Great meal at Viajante last night. Very much more assured and sensible cooking than we had at Bacchus, Mendes’ previous restaurant incarnation.

The style of cooking is not for everyone, as it is the nearest to El Bulli we’ve had in London (but still not a patch, of course). The menu is not a menu. It’s purpose is simply to ask you how many courses you would like (6, 9, or 12 for dinner). The dishes are brought to you and then explained before you eat them. Realistically, you just have to let the kitchen and waiting team take you on a journey rather than plan your evening in detail as you might at a traditional restaurant.

The team are quite keen on the wine pairings, and to be honest, they were reasonable value, small glasses and mostly worked very well with the food.

We plumped for the nine course menu which took about four hours, so not ideal for a Sunday night. However, there were some great, great elements on it.

Viajante menu, 15th August 2010

I particularly enjoyed (stand-outs in bold):

  • House sashimi (genius with peppers)
  • Thai explosion II (beautiful asian influence)
  • Braised salmon skin and fried aubergine (lovely confit salmon)
  • King crab with chicken jus and spicy paste (yum)
  • Halibut, confit yolk, aspargus ribbons and sofrito (stunning halibut and a lovely new texture in the confit egg yolk)
  • Slow cooked squab with grilled radishes, stracciatella and pine salt (ultra rare pigeon with great accompaniments)
  • Lemon and thai basil (looks like this doesn’t always work, but it worked for us)
  • Mushroom-flavoured chocolates (made one of the party laugh, but was delicious)

That’s not bad going given there were sixteen “dishes” for the evening. There were no failures as there were at Bacchus, but certainly some that weren’t quite right (stray olive slices in one, iberico broth that wasn’t a patch on Bulli’s joselito soup, for example).

Some pictures to aid comprehension and memory. Lovely custom made crockery and beautiful on the eye.
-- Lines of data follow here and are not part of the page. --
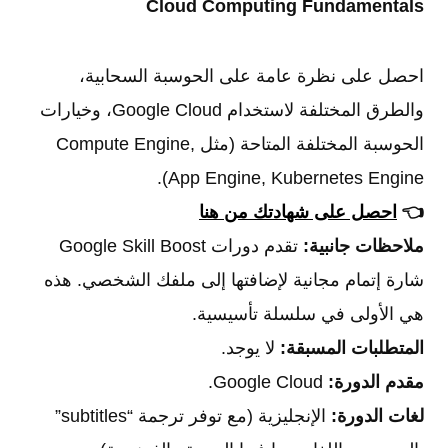
Cloud Computing Fundamentals
احصل على نظرة عامة على الحوسبة السحابية،
والطرق المختلفة لاستخدام Google Cloud، وخيارات
الحوسبة المختلفة المتاحة (مثل Compute Engine,
App Engine, Kubernetes Engine).
👈
احصل على شهادتك من هنا
ملاحظات جانبية:
تقدم دورات Google Skill Boost
شارة إتمام مجانية لإضافتها إلى ملفك الشخصي. هذه
هي الأولى في سلسلة تأسيسية.
المتطلبات المسبقة:
لا يوجد.
مقدم الدورة:
Google Cloud.
لغات الدورة:
الإنجليزية (مع توفر ترجمة “subtitles”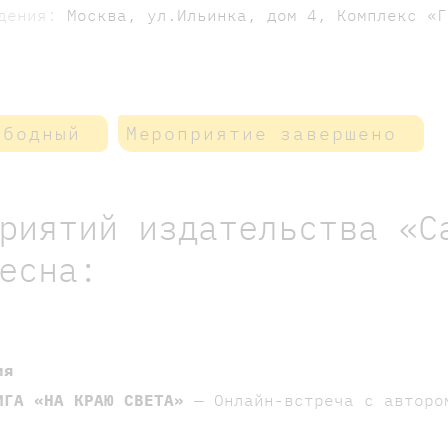
едения:
Москва, ул.Ильинка, дом 4, Комплекс «Г
ободный
Мероприятие завершено
риятий издательства «С
есна:
ия
ИГА «НА КРАЮ СВЕТА»
— Онлайн-встреча с авторо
Hover over for details.

The reviews have been mixed (although of a very different menu to ours), but this is exciting, exuberant and classy cooking, so long as you can relax and let the restaurant take you on a journey.
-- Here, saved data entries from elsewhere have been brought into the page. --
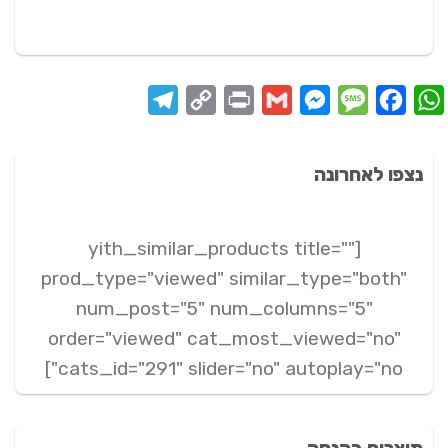
המקורי
הנוכחי
היה:
הוא:
199 ₪.
279 ₪.
Telegram
Copy
Print
Messenger
Gmail
Message
Facebook
WhatsApp
Link
נצפו לאחרונה
[yith_similar_products title=""
prod_type="viewed" similar_type="both"
num_post="5" num_columns="5"
order="viewed" cat_most_viewed="no"
cats_id="291" slider="no" autoplay="no"]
Positive reviews from the Telegraph, London Eater (with a must improve caveat), typical Times (more chat than review), Cheese and Biscuits (avoid the nonsense), London Foodie (highly recommended), Metro, Tamarind and Thyme, Fay Maschler in the Standard, Gourmet Traveller (new and exciting addition)

Negative reviews from the Independent (fussy joylessness!), Guardian (one in three hit rate).